Bertinotti, che le siede accanto, accetta di sottoporsi a una conversazione che dura non più di venti secondi. «L’aggettivo “virtuale” riferito al lascito di D’Urso l’ha detto mia moglie, non io. Io non dico niente», spiega con voce comunque cortese l’ex leader di Rifondazione Comunista. Quanto a D’Urso, «di lui ho parlato in passato e di lui tornerò a parlare in futuro. Ma non in relazione a questa faccenda». Clic .
 
Davvero i cinquecentomila euro lasciati da D’Urso a Bertinotti sono «virtuali», come sostiene la moglie dell’ex presidente della Camera?
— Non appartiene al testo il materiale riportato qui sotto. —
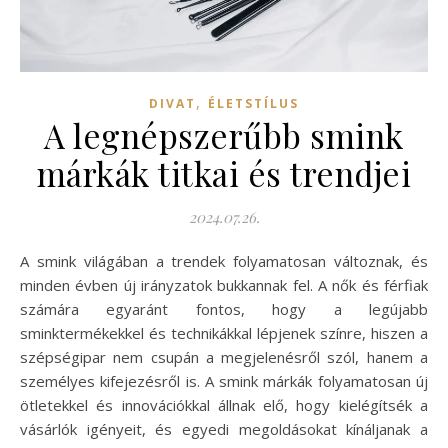
,
DIVAT
ÉLETSTÍLUS
A legnépszerűbb smink
márkák titkai és trendjei
2024.07.26.
A smink világában a trendek folyamatosan változnak, és
minden évben új irányzatok bukkannak fel. A nők és férfiak
számára egyaránt fontos, hogy a legújabb
sminktermékekkel és technikákkal lépjenek színre, hiszen a
szépségipar nem csupán a megjelenésről szól, hanem a
személyes kifejezésről is. A smink márkák folyamatosan új
ötletekkel és innovációkkal állnak elő, hogy kielégítsék a
vásárlók igényeit, és egyedi megoldásokat kínáljanak a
Difficile dirlo. A indagare sul testamento, infatti, spunta una verità dal sapore agrodolce. Come spiegano alcuni amici e familiari dell’avvocato morto quasi due mesi fa, infatti, la strada che separa gli eredi dall’eredità è piuttosto dissestata. Perché la ricognizione dei conti correnti di D’Urso, che sono sparsi per il mondo e di cui forse nemmeno D’Urso conosceva la consistenza, comincerà non prima di settembre (l’esecutore è il suo ex commercialista) e durerà non meno di un anno.
 
Se la somma trovata e decurtata da tasse e oneri vari sarà uguale o superiore a quella destinata agli eredi, i Bertinotti avranno i cinquecentomila euro. Se è inferiore, allora prenderanno una quota proporzionata al resto delle volontà espresse da D’Urso in vita. Nel frattempo, però, la cifra è «virtuale». Né più né meno di quello che sostiene la signora Bertinotti.
 
La discussa amicizia tra il politico comunista e l’avvocato che per un quarto di secolo sedette nel consiglio di amministrazione di una delle massime centrali del capitalismo mondiale, e cioè la banca d’affari Lehman Brothers, continua a far discutere. Diceva D’Urso di Bertinotti: «Con lui sto in silenzio e ascolto, ho tutto da apprendere». E mai silenzio, forse, fu più d’oro di questo. Soprattutto per quell’interlocutore che veniva da un mondo lontano dal suo. E che, del mondo, aveva un’altra visione.